Average growth across the euro area was still a positive 4.1%, according to latest data released by Eurostat. The picture does not change much if extended to Europe including Norway, UK and Switzerland.
House prices across Europe reveal how much diversity there is in inflation in Europe: latest euro area inflation for the second quarter ranged from 1.6% to 11.3%. Viewing house-price developments in inflation-adjusted terms paints a different picture. Inflation in Europe has been well above nominal house-price growth (if any) so there was a real weighted average decline of 8.4% in the year to end Q1 2023. This can be seen most clearly in countries that have suffered both declines in nominal house prices and high inflation.
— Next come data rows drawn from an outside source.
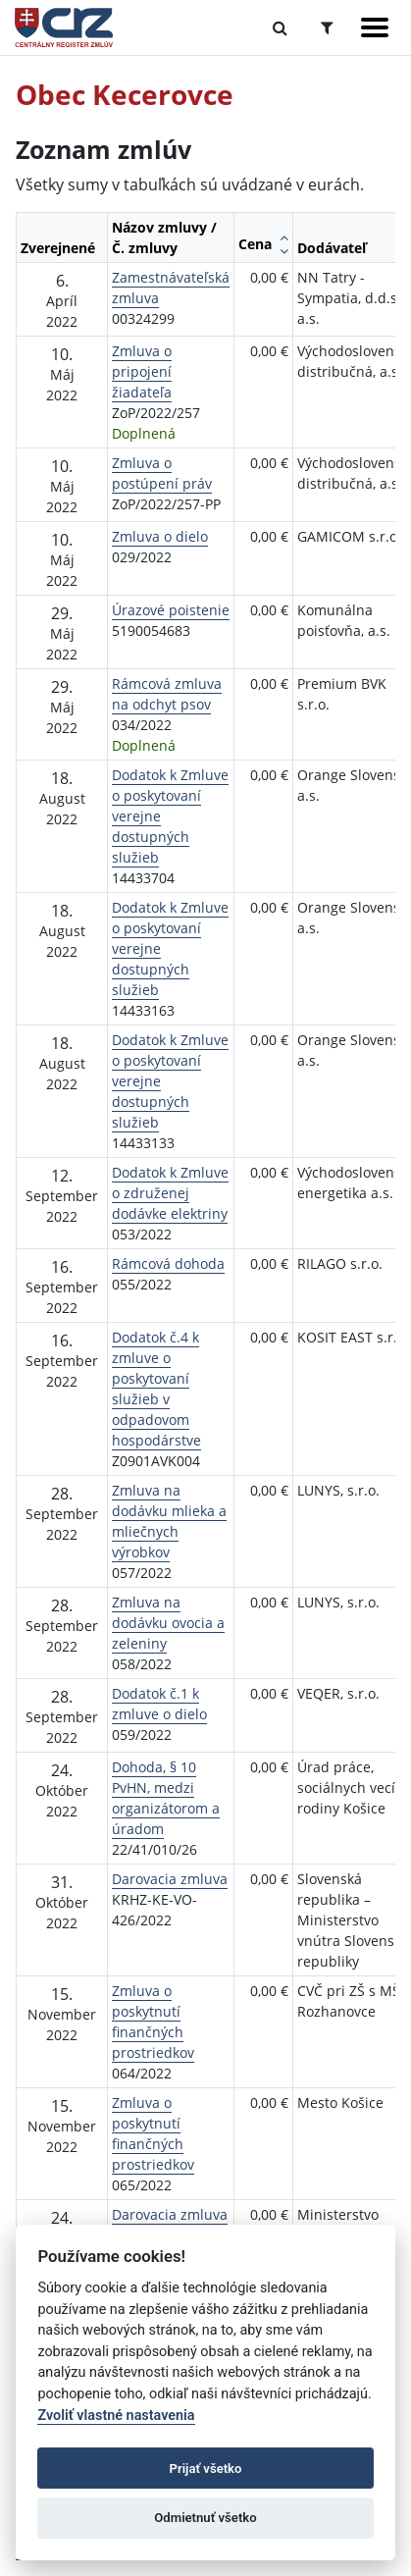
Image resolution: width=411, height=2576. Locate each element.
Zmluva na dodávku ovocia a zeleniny (168, 1623)
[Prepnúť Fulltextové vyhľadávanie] (280, 27)
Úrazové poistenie (171, 610)
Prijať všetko (206, 2468)
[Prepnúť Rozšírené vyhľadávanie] (327, 27)
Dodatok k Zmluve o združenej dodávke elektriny (170, 1193)
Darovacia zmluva (170, 1878)
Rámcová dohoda (168, 1263)
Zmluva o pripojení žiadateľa (142, 371)
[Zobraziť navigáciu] (374, 27)
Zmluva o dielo (160, 536)
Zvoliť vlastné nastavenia (115, 2415)
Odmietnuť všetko (205, 2517)
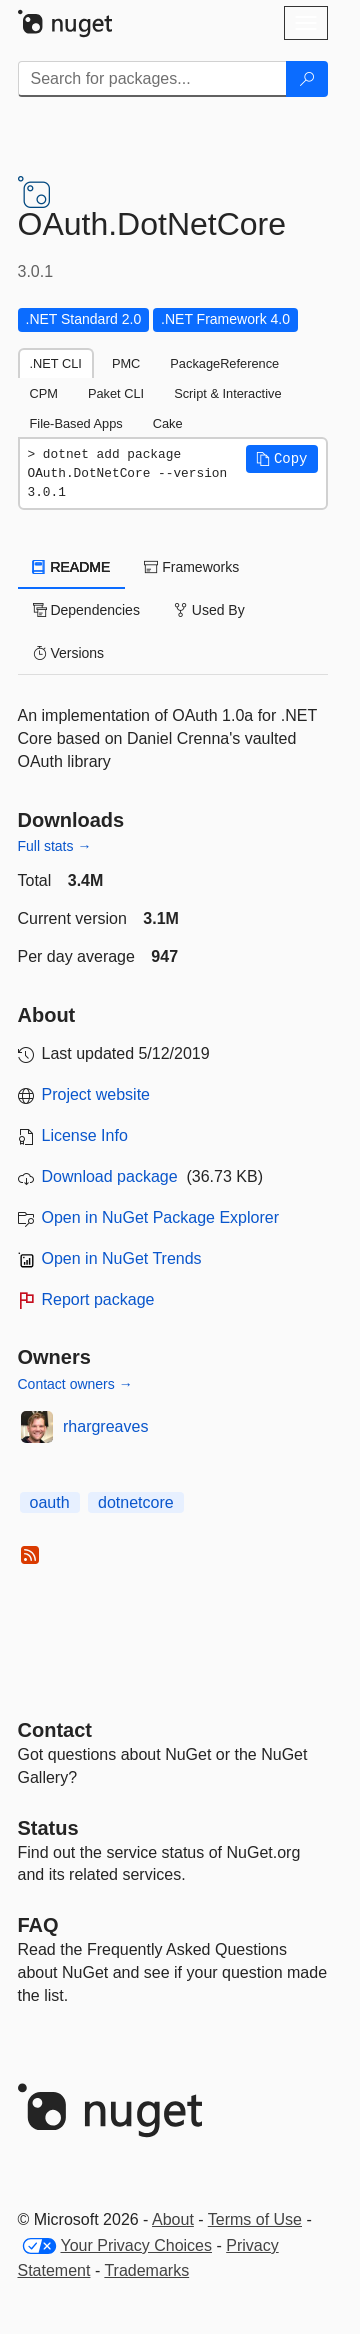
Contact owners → (75, 1384)
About (173, 2219)
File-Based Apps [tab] (76, 423)
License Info (85, 1135)
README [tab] (72, 567)
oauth (50, 1502)
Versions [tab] (69, 653)
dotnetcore (136, 1502)
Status (48, 1828)
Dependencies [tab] (86, 610)
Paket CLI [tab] (116, 393)
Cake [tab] (168, 423)
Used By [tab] (209, 610)
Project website (96, 1094)
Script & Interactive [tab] (227, 393)
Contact (55, 1730)
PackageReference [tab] (224, 363)
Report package (98, 1299)
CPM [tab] (44, 393)
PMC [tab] (126, 363)
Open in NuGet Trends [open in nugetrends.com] (122, 1258)
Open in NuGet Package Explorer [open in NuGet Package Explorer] (160, 1217)
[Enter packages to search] (152, 79)
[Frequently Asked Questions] (38, 1925)
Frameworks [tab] (191, 567)
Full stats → (55, 846)
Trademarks (146, 2270)
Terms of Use (255, 2219)
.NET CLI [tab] (56, 363)
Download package (110, 1176)
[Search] (307, 79)
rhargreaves (105, 1426)
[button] (282, 459)
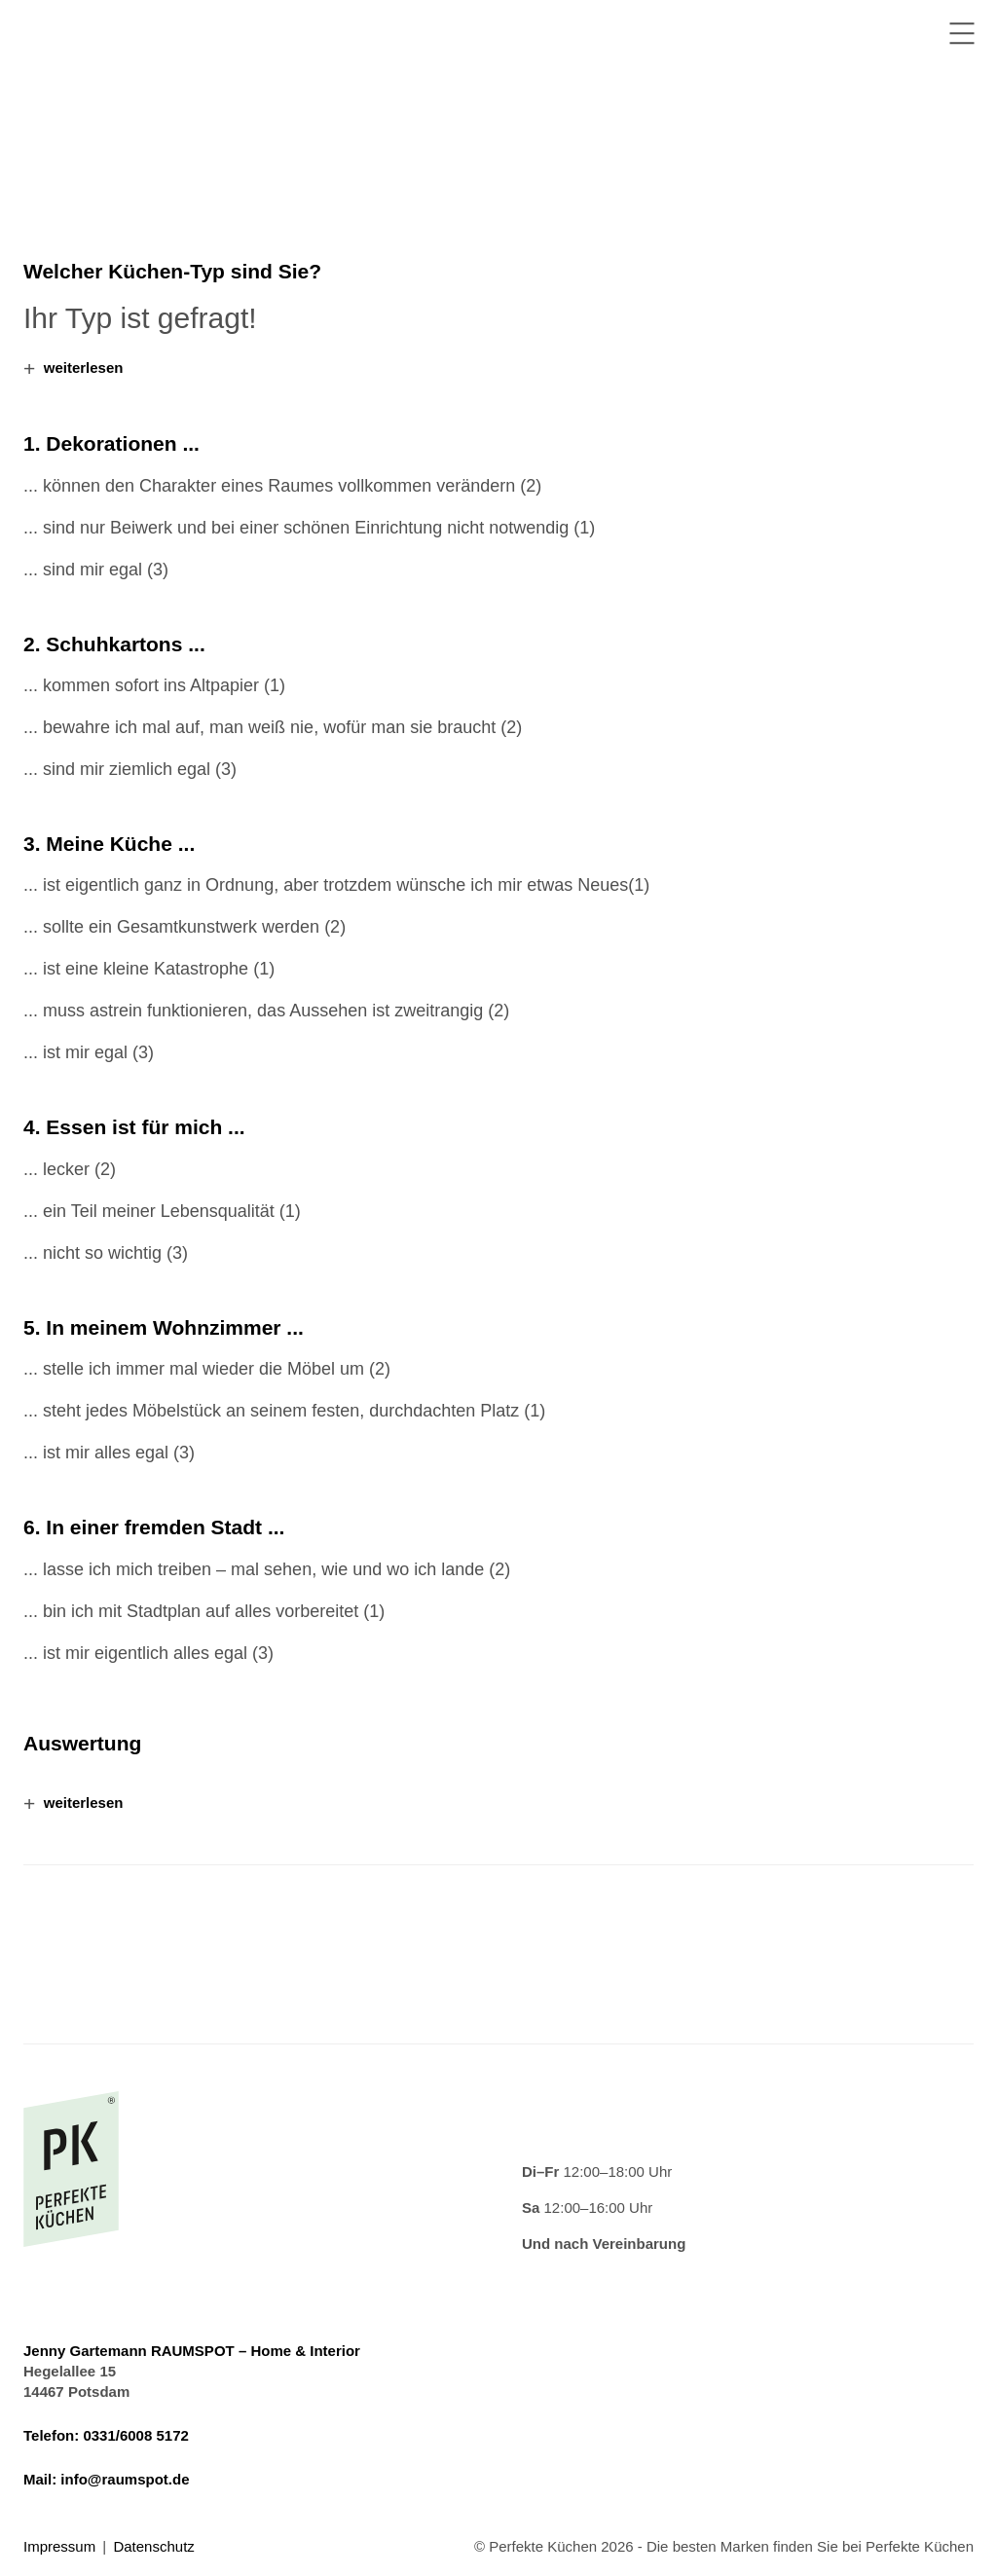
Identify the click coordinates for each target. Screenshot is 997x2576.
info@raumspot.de (124, 2479)
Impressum (59, 2546)
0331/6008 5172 (135, 2435)
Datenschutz (153, 2546)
Annual house price growth to Q1 2023: real vs nominal
Source: Eurostat, Scope Ratings
In real terms, we are back on average to 2020 levels, before the economic effects of the pandemic boosted house prices. For Sweden, though, house prices in Q1 2023 had fallen to 2016 levels. Germany fell back to 2019 levels. The most severe impacts are Finland, where deflated house prices are at levels not seen for more than 20 years.
While deflated house prices reveal real value loss, they may on the plus side help to push some European mortgage markets into recovery mode more quickly than expected. And if employees can benefit from inflationary wage increases, even marginally, low real-term house prices may help to boost affordability more quickly than expected, despite higher mortgage rates.